В голове без конца прокручивался и прокручивался проклятый фильм. Каждая деталь запомнилась предельно четко. Только вот вместо лагерной робы ему виделись короткие, до колен, штанишки. Он опустился на скамью у Эллипса. До Арлингтонского моста было рукой подать. А там - река. Интересно, служащий похоронного бюро сложит ему руки на груди? Интересно, можно ли оставить записку с просьбой, чтобы здоровую руку положили сверху? А записка - она ведь может размокнуть в кармане. Ландер сидел, уставившись на монумент Вашингтона, совсем его не видя. Впрочем, нет, он видел его, но зрением самоубийцы, словно сквозь темный туннель. Монумент виделся ему в ярком круге света, точно вертикаль в сетке оптического прицела. И тут в поле зрения появился посторонний предмет, плавно двигавшийся позади сетки и выше вертикали.
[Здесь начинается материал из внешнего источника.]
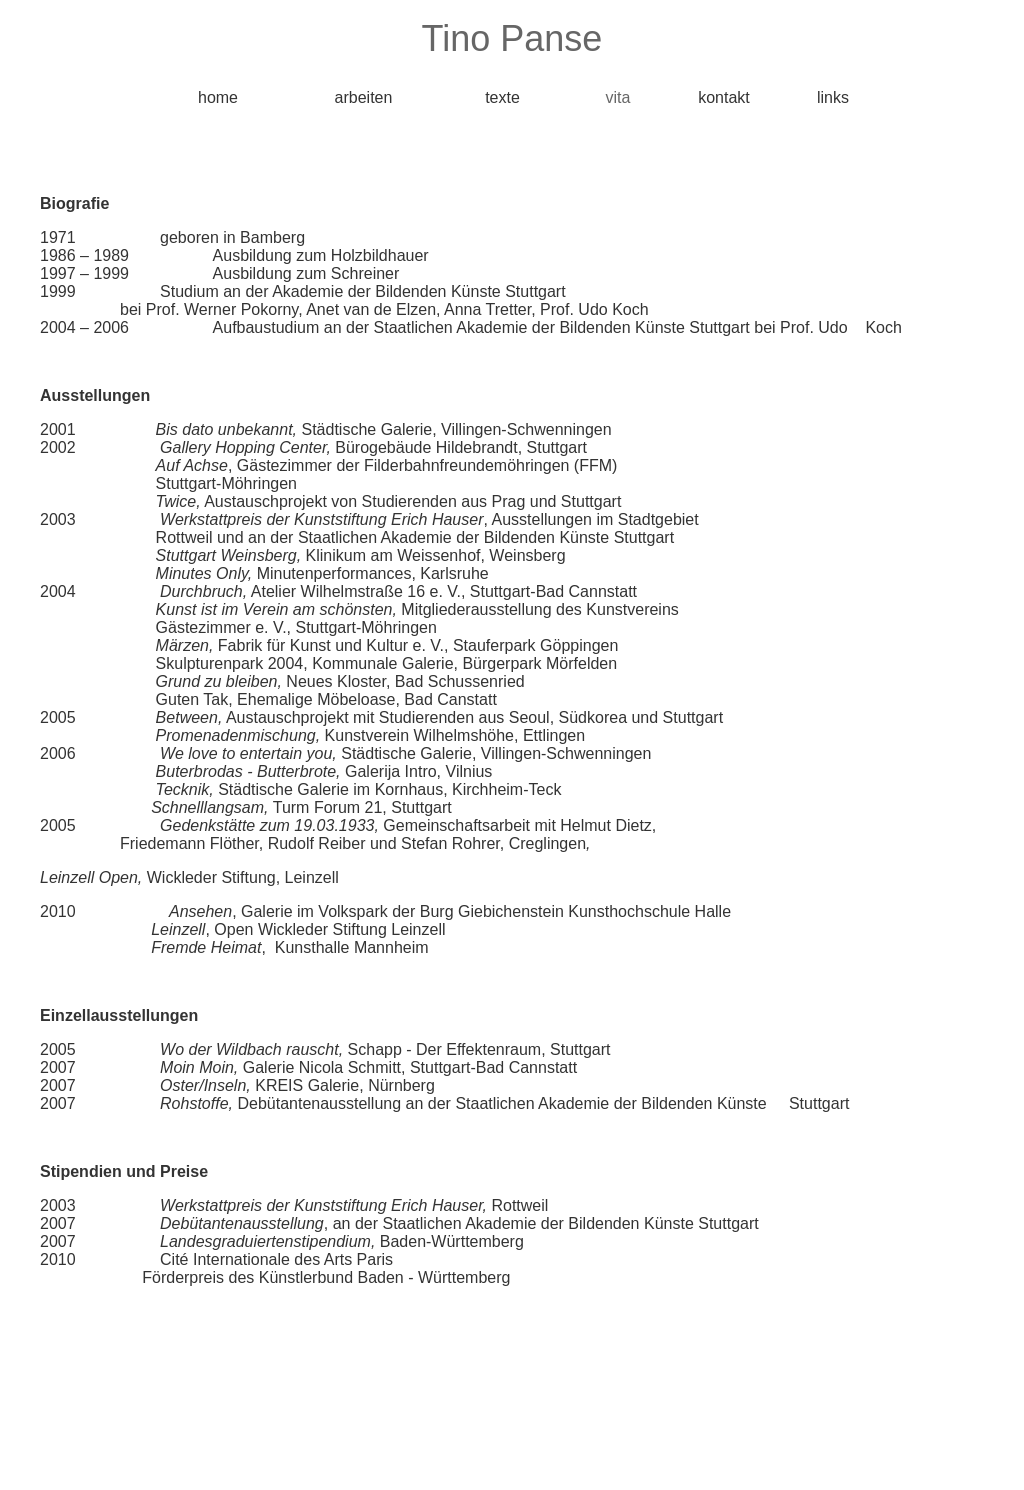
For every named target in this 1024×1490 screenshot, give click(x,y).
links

Это был серебряный воздушный корабль его детства, дирижабль фирмы "Олдрич". Позади неподвижной вершины монумента дирижабль медленно, словно дельфин, плыл против ветра. Вот он начал разворачиваться, и Ландер обеими руками ухватился за поручень скамьи, словно за штурвал высоты. Воздушный корабль разворачивался все быстрее, теперь он шел к ветру правым бортом, и двигатели его жужжали прямо над Ландером. Видно было, что его слегка сносит влево. И уже не парашютики с шоколадками - сама Надежда слетала к Ландеру с голубого весеннего неба.
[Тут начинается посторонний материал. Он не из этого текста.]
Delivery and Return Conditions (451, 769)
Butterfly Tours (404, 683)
Фирма "Олдрич" приняла Майкла Ландера с распростертыми объятиями. Если руководство компании и знало, что целых девяносто восемь секунд все телестанции страны демонстрировали кадры с предательским заявлением Ландера, они и виду не подали, что хотя бы слышали об этом. Они убедились, что пилота, равного ему, найти практически невозможно, и это для них было самое главное.
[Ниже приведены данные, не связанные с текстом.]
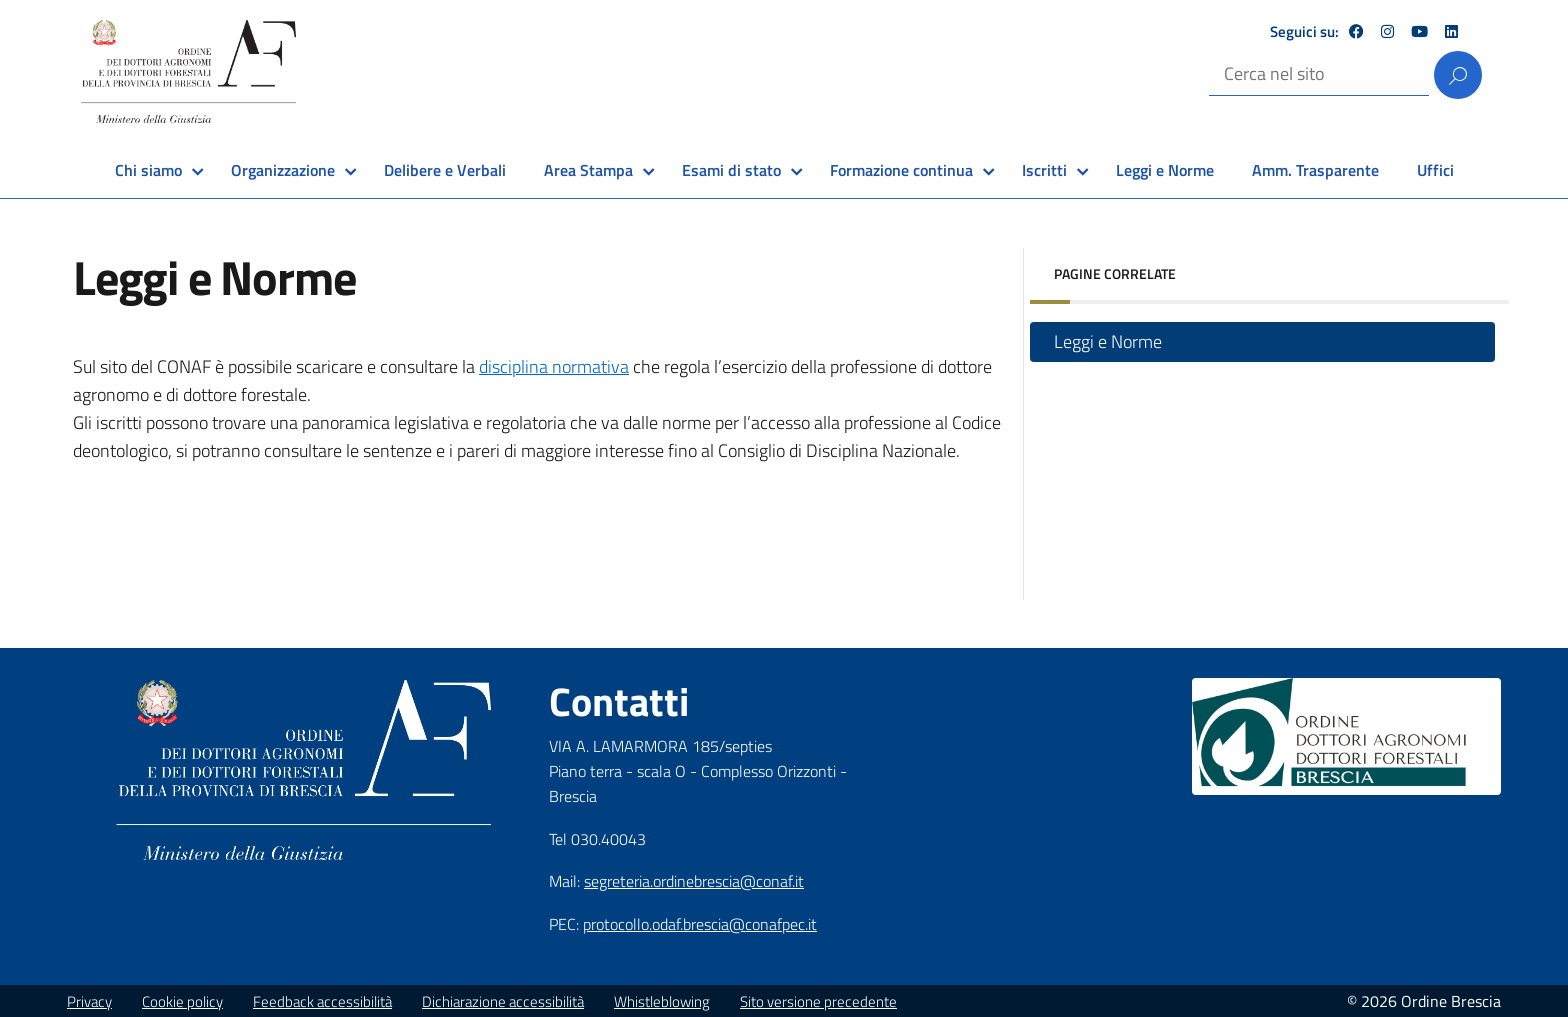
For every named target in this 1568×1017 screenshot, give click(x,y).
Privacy (89, 1001)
Полночи перед проверочным полетом Майкла трясло. Маргарет совсем не была уверена, что все обойдется, когда они ехали на аэродром - всего пять миль от дома. Но волновалась она зря: Майкл совершенно преобразился, еще только подходя к дирижаблю. Прежние ощущения завладели им целиком, и теперь ум его был свободен и руки тверды.
Возвращение к полетам оказалось для Майкла наилучшим терапевтическим средством, но лишь отчасти. Мозг его сейчас был устроен как цеп, состоящий из ручки и била: по мере того как Ландер обретал уверенность в себе, половина его мозга, окрепшая благодаря этой уверенности, лишь увеличивала ударную силу второй половины. Осенью и зимой 1973 года унижения, пережитые в Ханое и Вашингтоне, казались ему еще страшнее, чем раньше. Контраст между представлением о самом себе и тем, как с ним обошлись, все разрастался, сознание незаслуженной несправедливости ранило его все острее и острее.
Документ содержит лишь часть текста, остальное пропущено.